- WHAT IS BEING ASKED -
Give the number of lines in this listing that contain "рецепти", with no other words.

*** DATA TO USE Section Begins ***

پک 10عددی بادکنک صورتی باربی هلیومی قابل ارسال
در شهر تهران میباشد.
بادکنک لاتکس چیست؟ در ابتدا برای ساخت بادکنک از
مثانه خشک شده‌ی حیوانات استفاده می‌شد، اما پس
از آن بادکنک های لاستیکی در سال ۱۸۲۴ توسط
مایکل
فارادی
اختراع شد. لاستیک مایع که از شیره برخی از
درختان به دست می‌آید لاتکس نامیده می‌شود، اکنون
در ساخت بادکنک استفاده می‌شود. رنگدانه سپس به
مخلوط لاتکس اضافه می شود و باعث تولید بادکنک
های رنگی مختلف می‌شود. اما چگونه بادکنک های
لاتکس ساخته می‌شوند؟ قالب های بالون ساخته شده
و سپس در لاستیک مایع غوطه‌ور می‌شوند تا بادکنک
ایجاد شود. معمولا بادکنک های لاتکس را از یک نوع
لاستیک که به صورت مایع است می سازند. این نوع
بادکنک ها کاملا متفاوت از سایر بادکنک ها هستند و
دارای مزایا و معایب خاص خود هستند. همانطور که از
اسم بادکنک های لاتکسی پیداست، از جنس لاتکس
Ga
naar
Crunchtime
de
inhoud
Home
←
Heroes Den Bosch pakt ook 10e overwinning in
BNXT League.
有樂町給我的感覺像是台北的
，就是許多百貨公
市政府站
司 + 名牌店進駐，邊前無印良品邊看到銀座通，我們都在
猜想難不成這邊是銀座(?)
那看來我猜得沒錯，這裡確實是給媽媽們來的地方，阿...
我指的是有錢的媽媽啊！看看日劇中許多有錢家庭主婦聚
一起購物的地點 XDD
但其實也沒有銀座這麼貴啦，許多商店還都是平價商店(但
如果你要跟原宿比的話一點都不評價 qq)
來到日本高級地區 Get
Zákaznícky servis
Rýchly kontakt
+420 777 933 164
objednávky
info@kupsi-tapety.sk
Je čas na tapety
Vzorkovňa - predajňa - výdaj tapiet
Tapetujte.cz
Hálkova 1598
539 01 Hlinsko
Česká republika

*** DATA TO USE Section Ends ***
*** DATA TO USE Section Begins ***

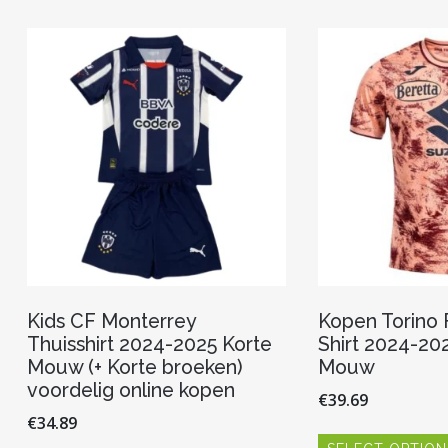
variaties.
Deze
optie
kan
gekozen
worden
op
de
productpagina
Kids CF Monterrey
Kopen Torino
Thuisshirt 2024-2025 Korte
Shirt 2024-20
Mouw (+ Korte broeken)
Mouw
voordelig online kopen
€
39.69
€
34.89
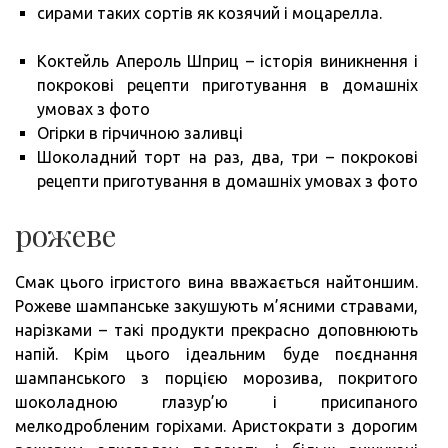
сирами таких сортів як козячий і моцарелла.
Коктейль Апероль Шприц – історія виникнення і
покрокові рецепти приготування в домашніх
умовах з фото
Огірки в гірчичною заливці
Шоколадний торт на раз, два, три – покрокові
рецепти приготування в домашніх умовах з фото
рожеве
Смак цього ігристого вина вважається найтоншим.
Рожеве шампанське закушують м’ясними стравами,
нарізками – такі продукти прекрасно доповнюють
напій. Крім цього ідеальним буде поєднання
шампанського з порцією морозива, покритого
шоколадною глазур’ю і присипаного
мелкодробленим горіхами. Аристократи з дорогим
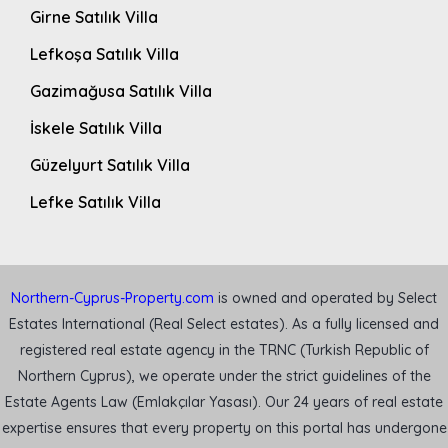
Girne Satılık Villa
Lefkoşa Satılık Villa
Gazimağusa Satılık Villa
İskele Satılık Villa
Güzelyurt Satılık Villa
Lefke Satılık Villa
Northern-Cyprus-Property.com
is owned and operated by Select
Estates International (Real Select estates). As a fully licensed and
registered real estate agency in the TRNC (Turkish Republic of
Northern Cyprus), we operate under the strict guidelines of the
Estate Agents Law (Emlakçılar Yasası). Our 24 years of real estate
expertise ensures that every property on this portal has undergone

*** DATA TO USE Section Ends ***

- ANSWER SECTION -
2